This should have come as no surprise. To climate change advocates, everything is evidence that their theory is correct and nothing will disprove it.
Well, as more details emerge, those who suffered most from the fires are finding something else to blame: overzealous environmental advocates and their policies.
One man who lost his mother and brother in the fires lambasted the city council that imposed “green” policies:
“We’ve lost two people in my family because you d**kheads won’t cut trees down,” he said.”We wanted trees cut down on the side of the road … and you can’t even cut the grass for God’s sake.”
It’s almost a law of nature: whenever man tries to regulate nature for nature’s benefit, we almost inevitably make it worse. When we simply ignore nature and let things develop, well, naturally, nature takes care of itself quite nicely.
Fire is an important factor in the life of forests and wild lands. It scours away the old, making room for the new. Indeed, after the massive, devastating fires that wracked Yellowstone National Park in 1988, the forests bounced back healthier than ever, faster than anyone predicted.

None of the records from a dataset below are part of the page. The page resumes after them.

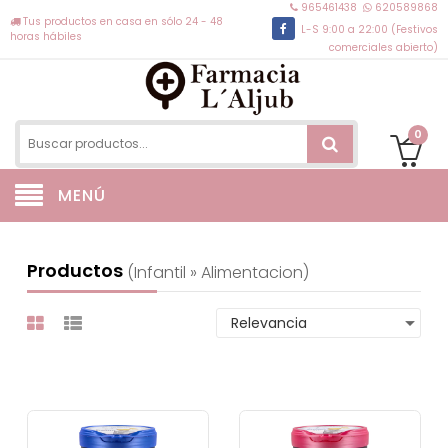
965461438
620589868
Tus productos en casa en sólo 24 - 48
L-S 9:00 a 22:00 (Festivos
horas hábiles
comerciales abierto)
0
MENÚ
Productos
(infantil » Alimentacion)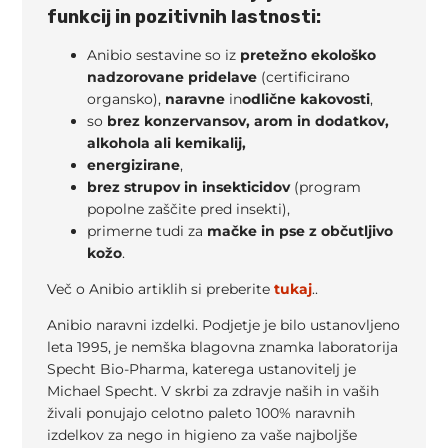
funkcij in pozitivnih lastnosti:
Anibio sestavine so iz
pretežno ekološko
nadzorovane pridelave
(certificirano
organsko),
naravne
in
odlične kakovosti
,
so
brez konzervansov, arom in dodatkov,
alkohola ali kemikalij,
en
ergizirane
,
brez strupov in insekticidov
(program
popolne zaščite pred insekti),
primerne tudi za
mačke in pse z občutljivo
kožo
.
Več o Anibio artiklih si preberite
tukaj
..
Anibio naravni izdelki. Podjetje je bilo ustanovljeno
leta 1995, je nemška blagovna znamka laboratorija
Specht Bio-Pharma, katerega ustanovitelj je
Michael Specht. V skrbi za zdravje naših in vaših
živali ponujajo celotno paleto 100% naravnih
izdelkov za nego in higieno za vaše najboljše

In Australia, well-meaning busybodies sought to strike a balance between man and nature, hoping to minimize man’s effect on nature by integrating the two, keeping large swaths of nature to mingle with man.
And then fire wreaked havoc on man and nature indiscriminately. Along with old-growth trees, brush, and understory, the fire also purged the land of homes, cars, and people.
One wonders if the Australian public officials who pushed for their “green” policies have calculated the carbon footprint of the burned-up homes, cars, and people who paid the price for their meddling.